La dépendance à la nicotine est profondément ancrée. Il s’agit d’un crochet chimique qui recâble le système de récompense du cerveau, rendant les cigarettes plus attrayantes que la simple volonté. Nous comprenons les risques. Nous connaissons le coût. Cependant, arrêter de fumer reste l’une des choses les plus difficiles pour les fumeurs. Cette bataille n’est pas une défaite morale. C’est la contre-attaque de la biologie.
C’est pourquoi le marché est inondé d’aides. Des patchs collants de nicotine aux chewing-gums en passant par les cigarettes électroniques désormais omniprésentes, cette industrie promet d’être plus facile à arrêter. Mais la science confirme-t-elle ce battage médiatique, ou remplaçons-nous simplement un système de livraison par un autre sans résoudre les dépendances fondamentales ?
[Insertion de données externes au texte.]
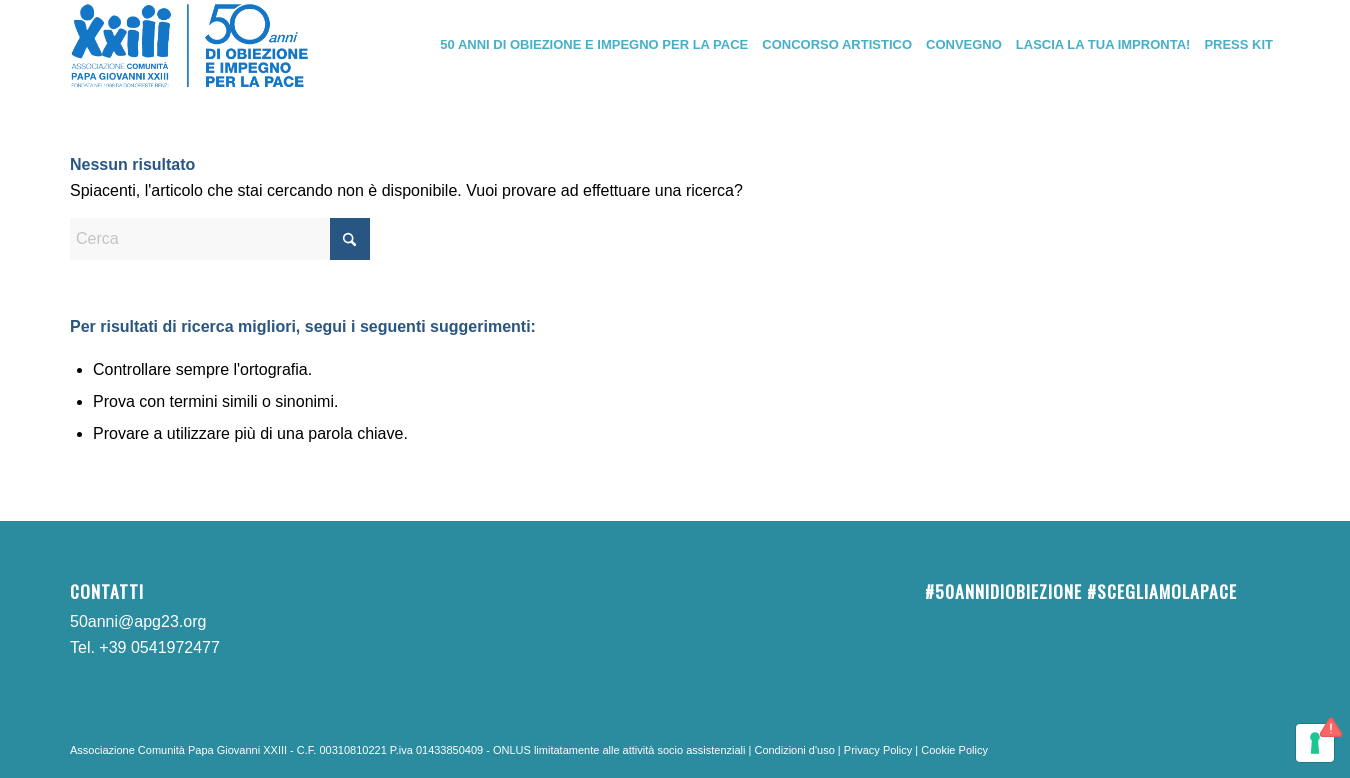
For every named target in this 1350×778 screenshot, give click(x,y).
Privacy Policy (878, 750)
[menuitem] (594, 45)
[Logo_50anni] (190, 45)
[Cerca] (220, 239)
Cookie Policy (954, 750)
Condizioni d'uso (794, 750)
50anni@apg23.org (138, 621)
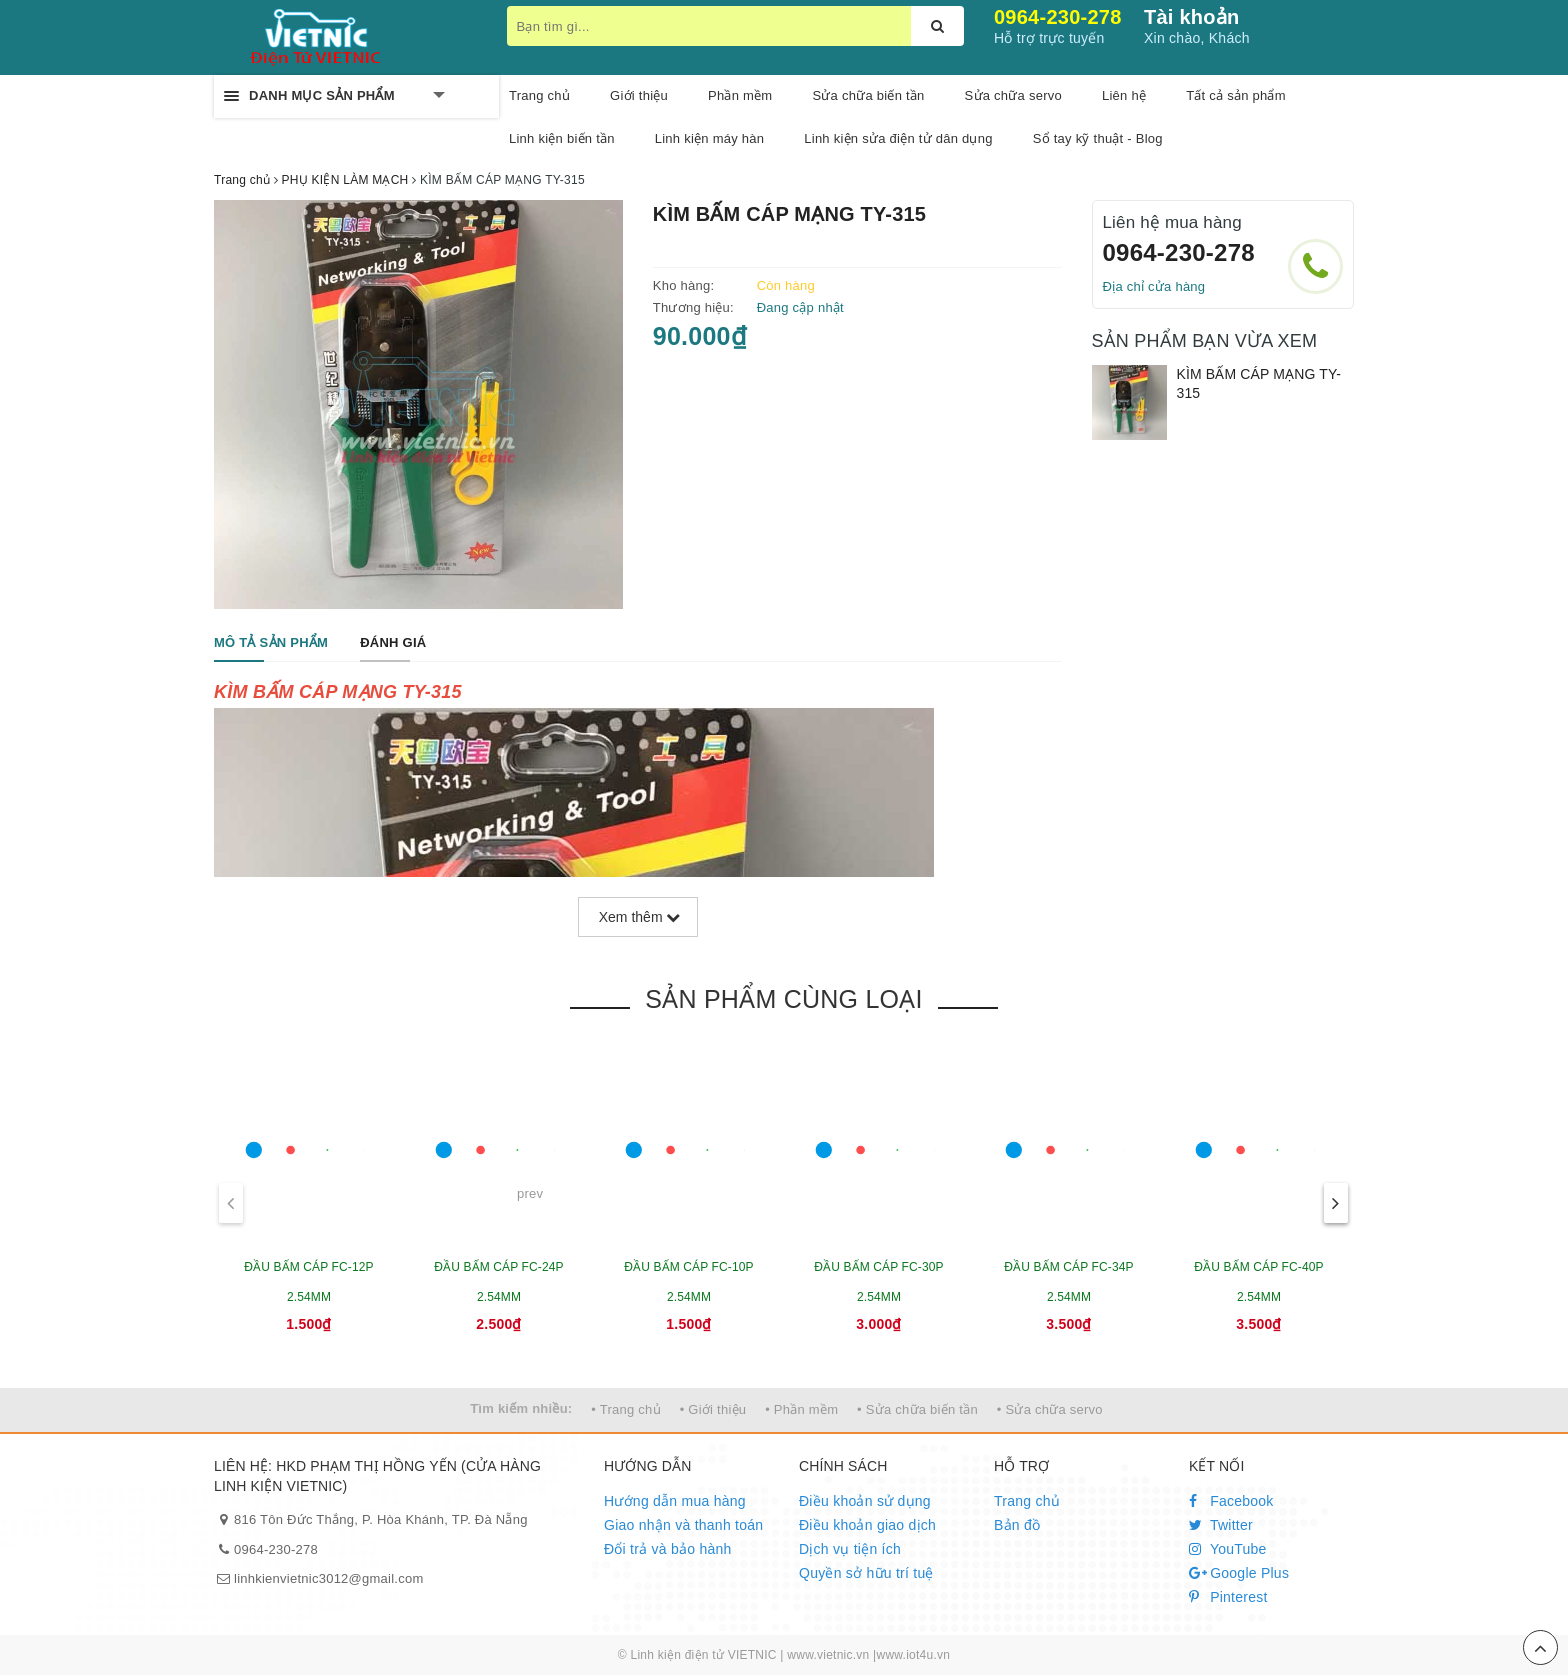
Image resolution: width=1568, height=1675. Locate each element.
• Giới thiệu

Patchs et gencives : stabilisation de dose
La thérapie de remplacement de la nicotine (TRN), terme collectif désignant les patchs et les gommes, existe depuis des décennies. La logique est simple. Lorsque vous arrêtez de fumer, vous ressentez des symptômes de sevrage. Un timbre ou une gomme fournit une petite dose constante de nicotine sans le goudron, le monoxyde de carbone et des milliers d’autres produits chimiques présents dans la fumée de cigarette.
Cette méthode stabilise la concentration sanguine. Cela peut atténuer les fringales. La recherche montre que l’utilisation d’une TRN peut vous rendre deux fois plus susceptible d’arrêter de fumer que la dinde froide. Ce n’est pas une solution miracle, mais c’est un outil éprouvé. Ce patch fournit un point de départ. Le chewing-gum peut vous aider à faire face à des envies soudaines.
Le piège ? Cela rend accro à la nicotine. Certains fumeurs utilisent ces produits indéfiniment. Pour eux, c’est une stratégie de réduction des méfaits. Pour d’autres, c’est un pont vers une liberté totale. Les données montrent que le pont fonctionne comme indiqué et pour une durée limitée.
Vaping : le joker moderne
Les cigarettes électroniques ou les cigarettes électroniques sont une bête différente. Ils sont présentés comme une alternative plus sûre au tabagisme. Les premières recherches suggèrent que le produit pourrait aider les gens à arrêter de fumer des cigarettes traditionnelles en imitant l’habitude du corps à corps et en délivrant de la nicotine sous forme de vapeur.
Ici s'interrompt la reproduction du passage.